Everybody wants to lose 10 pounds this year. How many make it stick?

Everyone wants to travel the world, maybe even get paid to do it. For most this remains a pipe dream that fades with age.

Why is this? Why does the vast majority of our society go through life falling short of their ambitions? And why do some people have those same ambitions and make them stick?

Social media certainly has a part to play. We often see the polished end result of a select few who do achieve these lofty goals, making them seem easily reachable. What we don’t see on social media are the herculean efforts put forth in pursuit of them. It’s easy to play voyeur to society’s elite performers in all fields, and think that we can have the same success.

You might be able to, but are you willing to take action to back up your dreams? Because those you idolize were. If you followed them from the day they gave words to their ambitions, you’d find that each day their existence is geared towards realizing their dreams.

Do yours? Or do you spend 5 hours a day mindlessly scrolling through social media? Do you think the 25-year-old millionaires spend 5 hours a day scrolling mindlessly through Instagram? Scroll they may, but it’s definitely not mindlessly. It’s with an end in mind.

The first step to taking the actions required are to define them.

Take a look at what you want to achieve. Goals for the next year, goals for the next 10. Now work backward, all the way back. What do you have to do each week, each day even, to achieve those goals?

Have you been taking those actions? If not, are you willing to? If the answer is no to both of those, relax. Move the goalposts. You’re going to have a miserable existence if you go through life falling short of your goals. It’s okay not to be a millionaire by 25, it’s okay not to end world hunger. What’s not okay, is looking in the mirror and being ashamed of the person you see, because you’ve continually failed to achieve your goals.

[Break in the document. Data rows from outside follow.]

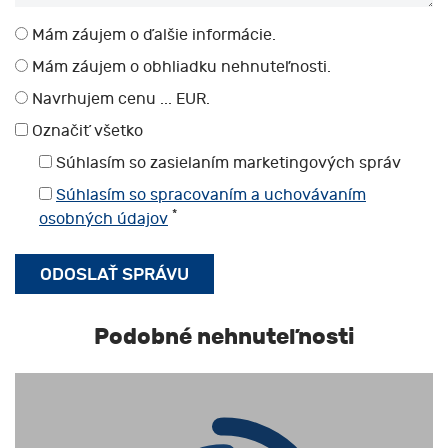
Mám záujem o ďalšie informácie.
Mám záujem o obhliadku nehnuteľnosti.
Navrhujem cenu ... EUR.
Označiť všetko
Súhlasím so zasielaním marketingových správ
Súhlasím so spracovaním a uchovávaním
*
osobných údajov
Podobné nehnuteľnosti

Find people who have achieved what you set out to. No, not the social media influencer, or the person selling a course. They have a vested interest in making you think it’s easy, as well as inflating the positives of achieving such ambitions and downplaying how hard it was to get there. They’re also likely to hide from you the element of luck involved with their achievements, which cannot be understated. 

Find real people who have achieved your goals and ask them. 

“Where were you when you were my age?”

“What do I need to do now to be where you are?”

“What mistakes did you make on your path that I could avoid?”

“How hard was it?”

One of the goals I mentioned at the start is one I’m very familiar with. For the past 5 years, I’ve been living nomadically around the world, first as a traveling online student, and then building Edumadic, all from my laptop. Over those 5 years I’ve met a ton of inspirational people who are living a life most people dream of. They only work on projects they’re passionate about. They live wherever they want. They socialize as much or as little as they desire. They are very active, spend a lot of time in nature, and eat very healthily by western standards. And they’re always surrounded by other inspirational people. 

How did these people do it? Well, for a start, most of them are in their 30s, and have spent the last 8+ years of their life building a foundation of skills and experience that have led them here. They’ve become experts in their fields, built personal brands and networks that amplify their voice, and deliberately set themselves up to live life on their terms.

If you followed them on Instagram now, you’d see the highlight reel of their current existence, as with anybody on the platform. Afternoons by the pool, sunsets on the beach, and coconuts for breakfast. 

What you don’t see is the actions taken over a decade to get themselves there. Or the personal sacrifices made and the risks they have taken. 

As a society, we’re so quick to declare our ambitions to the world, and so slow to take action towards them. Don’t join the ranks of the dreamers. Lay down your path and start walking down it, today.